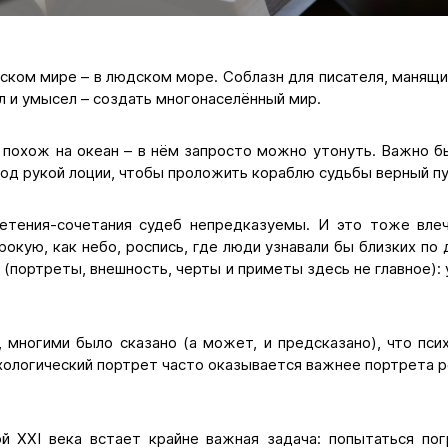
ском мире – в людском море. Соблазн для писателя, манящи
л и умысел – создать многонаселённый мир.
 похож на океан – в нём запросто можно утонуть. Важно 
д рукой лоции, чтобы проложить кораблю судьбы верный пу
летения-сочетания судеб непредказуемы. И это тоже вле
рокую, как небо, роспись, где люди узнавали бы близких по 
а (портреты, внешность, черты и приметы здесь не главное):
, многими было сказано (а может, и предсказано), что пси
ихологический портрет часто оказывается важнее портрета р
й XXI века встает крайне важная задача: попытаться пог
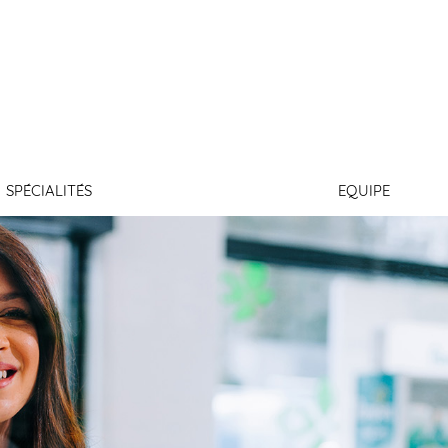
OITURIER
SPÉCIALITÉS
EQUIPE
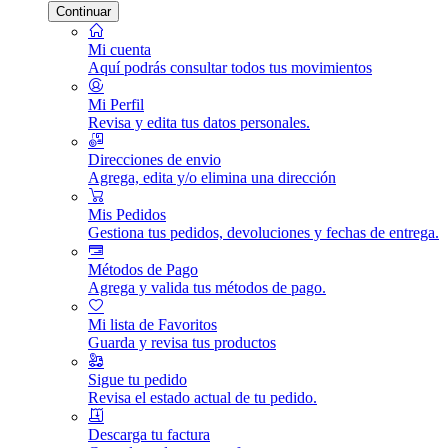
Continuar
Mi cuenta
Aquí podrás consultar todos tus movimientos
Mi Perfil
Revisa y edita tus datos personales.
Direcciones de envio
Agrega, edita y/o elimina una dirección
Mis Pedidos
Gestiona tus pedidos, devoluciones y fechas de entrega.
Métodos de Pago
Agrega y valida tus métodos de pago.
Mi lista de Favoritos
Guarda y revisa tus productos
Sigue tu pedido
Revisa el estado actual de tu pedido.
Descarga tu factura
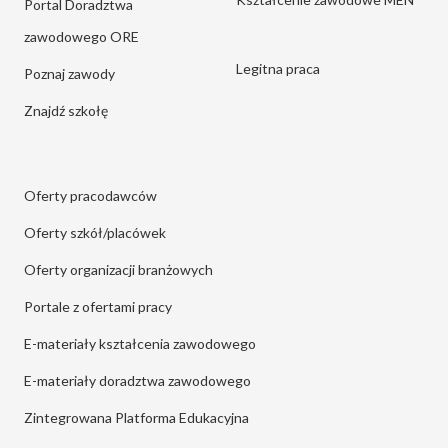
Portal Doradztwa
zawodowego ORE
Legitna praca
Poznaj zawody
Znajdź szkołę
Oferty pracodawców
Oferty szkół/placówek
Oferty organizacji branżowych
Portale z ofertami pracy
E-materiały kształcenia zawodowego
E-materiały doradztwa zawodowego
Zintegrowana Platforma Edukacyjna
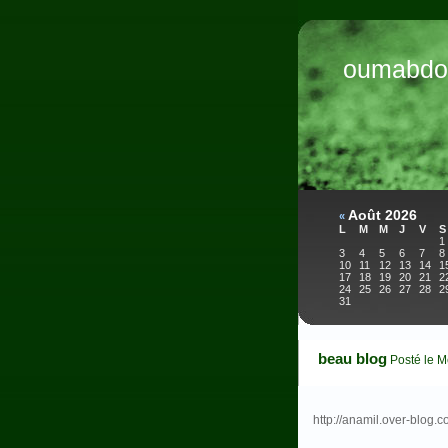
oumabdo
Août 2026
«
L
M
M
J
V
S
1
3
4
5
6
7
8
10
11
12
13
14
1
17
18
19
20
21
2
24
25
26
27
28
2
31
beau blog
Posté le M
http://anamil.over-blog.c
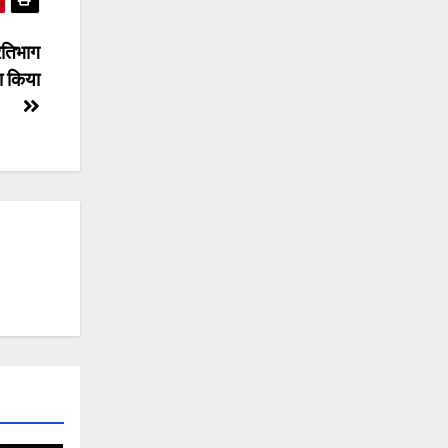
्रतिभाग
ना किया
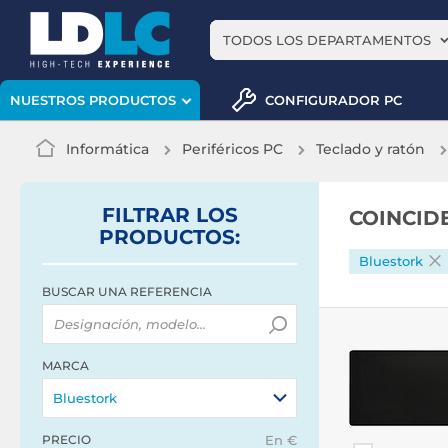
TODOS LOS DEPARTAMENTOS
CONFIGURADOR PC
NUESTROS PRODUCTOS
Informática
Periféricos PC
Teclado y ratón
FILTRAR
LOS
COINCID
PRODUCTOS
:
Bluestork
BUSCAR UNA REFERENCIA
MARCA
Bluestork
PRECIO
En €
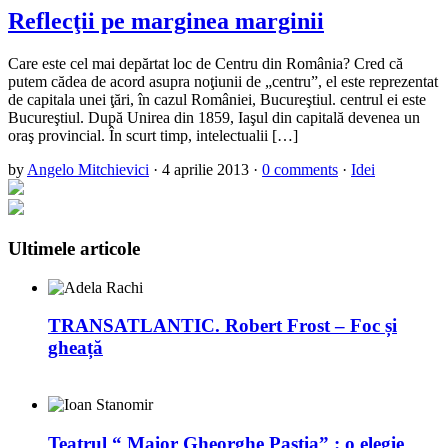
Reflecţii pe marginea marginii
Care este cel mai depărtat loc de Centru din România? Cred că
putem cădea de acord asupra noţiunii de „centru”, el este reprezentat
de capitala unei ţări, în cazul României, Bucureştiul. centrul ei este
Bucureştiul. După Unirea din 1859, Iaşul din capitală devenea un
oraş provincial. În scurt timp, intelectualii […]
by
Angelo Mitchievici
·
4 aprilie 2013
·
0 comments
·
Idei
Ultimele articole
TRANSATLANTIC. Robert Frost – Foc și
gheață
Teatrul “ Maior Gheorghe Pastia” : o elegie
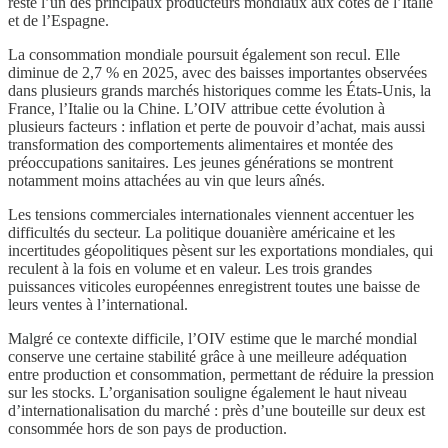
reste l’un des principaux producteurs mondiaux aux côtés de l’Italie
et de l’Espagne.
La consommation mondiale poursuit également son recul. Elle
diminue de 2,7 % en 2025, avec des baisses importantes observées
dans plusieurs grands marchés historiques comme les États-Unis, la
France, l’Italie ou la Chine. L’OIV attribue cette évolution à
plusieurs facteurs : inflation et perte de pouvoir d’achat, mais aussi
transformation des comportements alimentaires et montée des
préoccupations sanitaires. Les jeunes générations se montrent
notamment moins attachées au vin que leurs aînés.
Les tensions commerciales internationales viennent accentuer les
difficultés du secteur. La politique douanière américaine et les
incertitudes géopolitiques pèsent sur les exportations mondiales, qui
reculent à la fois en volume et en valeur. Les trois grandes
puissances viticoles européennes enregistrent toutes une baisse de
leurs ventes à l’international.
Malgré ce contexte difficile, l’OIV estime que le marché mondial
conserve une certaine stabilité grâce à une meilleure adéquation
entre production et consommation, permettant de réduire la pression
sur les stocks. L’organisation souligne également le haut niveau
d’internationalisation du marché : près d’une bouteille sur deux est
consommée hors de son pays de production.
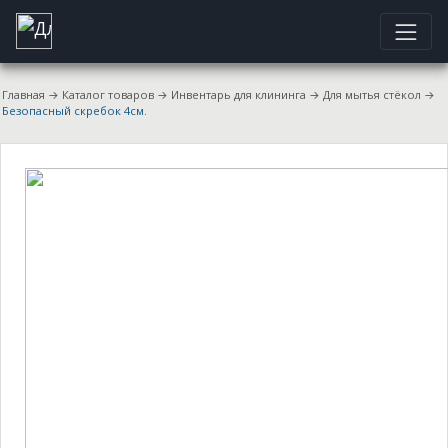
Главная
→
Каталог товаров
→
Инвентарь для клининга
→
Для мытья стёкол
→
Безопасный скребок 4см.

++++++++

• YOUR GOAL
Provide the listing above once more, exactly, with the pictures removed.

• EXERCISE RESULT
ском мире – в людском море. Соблазн для писателя, манящи
л и умысел – создать многонаселённый мир.
 похож на океан – в нём запросто можно утонуть. Важно 
д рукой лоции, чтобы проложить кораблю судьбы верный пу
летения-сочетания судеб непредказуемы. И это тоже вле
рокую, как небо, роспись, где люди узнавали бы близких по 
а (портреты, внешность, черты и приметы здесь не главное):
, многими было сказано (а может, и предсказано), что пси
ихологический портрет часто оказывается важнее портрета р
й XXI века встает крайне важная задача: попытаться пог
OITURIER
SPÉCIALITÉS
EQUIPE
Continuar
Mi cuenta
Aquí podrás consultar todos tus movimientos
Mi Perfil
Revisa y edita tus datos personales.
Direcciones de envio
Agrega, edita y/o elimina una dirección
Mis Pedidos
Gestiona tus pedidos, devoluciones y fechas de entrega.
Métodos de Pago
Agrega y valida tus métodos de pago.
Mi lista de Favoritos
Guarda y revisa tus productos
Sigue tu pedido
Revisa el estado actual de tu pedido.
Descarga tu factura
Portal Doradztwa
zawodowego ORE
Legitna praca
Poznaj zawody
Znajdź szkołę
Oferty pracodawców
Oferty szkół/placówek
Oferty organizacji branżowych
Portale z ofertami pracy
E-materiały kształcenia zawodowego
E-materiały doradztwa zawodowego
Zintegrowana Platforma Edukacyjna
oumabdo
Août 2026
«
L
M
M
J
V
S
1
3
4
5
6
7
8
10
11
12
13
14
1
17
18
19
20
21
2
24
25
26
27
28
2
31
beau blog
Posté le M
http://anamil.over-blog.c
्रतिभाग
ना किया
TODOS LOS DEPARTAMENTOS
CONFIGURADOR PC
NUESTROS PRODUCTOS
Informática
Periféricos PC
Teclado y ratón
FILTRAR
LOS
COINCID
PRODUCTOS
:
Bluestork
BUSCAR UNA REFERENCIA
MARCA
Bluestork
PRECIO
En €
Reflecţii pe marginea marginii
Care este cel mai depărtat loc de Centru din România? Cred că
putem cădea de acord asupra noţiunii de „centru”, el este reprezentat
de capitala unei ţări, în cazul României, Bucureştiul. centrul ei este
Bucureştiul. După Unirea din 1859, Iaşul din capitală devenea un
oraş provincial. În scurt timp, intelectualii […]
by
Angelo Mitchievici
·
4 aprilie 2013
·
0 comments
·
Idei
Ultimele articole
TRANSATLANTIC. Robert Frost – Foc și
gheață
Teatrul “ Maior Gheorghe Pastia” : o elegie
reste l’un des principaux producteurs mondiaux aux côtés de l’Italie
et de l’Espagne.
La consommation mondiale poursuit également son recul. Elle
diminue de 2,7 % en 2025, avec des baisses importantes observées
dans plusieurs grands marchés historiques comme les États-Unis, la
France, l’Italie ou la Chine. L’OIV attribue cette évolution à
plusieurs facteurs : inflation et perte de pouvoir d’achat, mais aussi
transformation des comportements alimentaires et montée des
préoccupations sanitaires. Les jeunes générations se montrent
notamment moins attachées au vin que leurs aînés.
Les tensions commerciales internationales viennent accentuer les
difficultés du secteur. La politique douanière américaine et les
incertitudes géopolitiques pèsent sur les exportations mondiales, qui
reculent à la fois en volume et en valeur. Les trois grandes
puissances viticoles européennes enregistrent toutes une baisse de
leurs ventes à l’international.
Malgré ce contexte difficile, l’OIV estime que le marché mondial
conserve une certaine stabilité grâce à une meilleure adéquation
entre production et consommation, permettant de réduire la pression
sur les stocks. L’organisation souligne également le haut niveau
d’internationalisation du marché : près d’une bouteille sur deux est
consommée hors de son pays de production.
Главная
→
Каталог товаров
→
Инвентарь для клининга
→
Для мытья стёкол
→
Безопасный скребок 4см.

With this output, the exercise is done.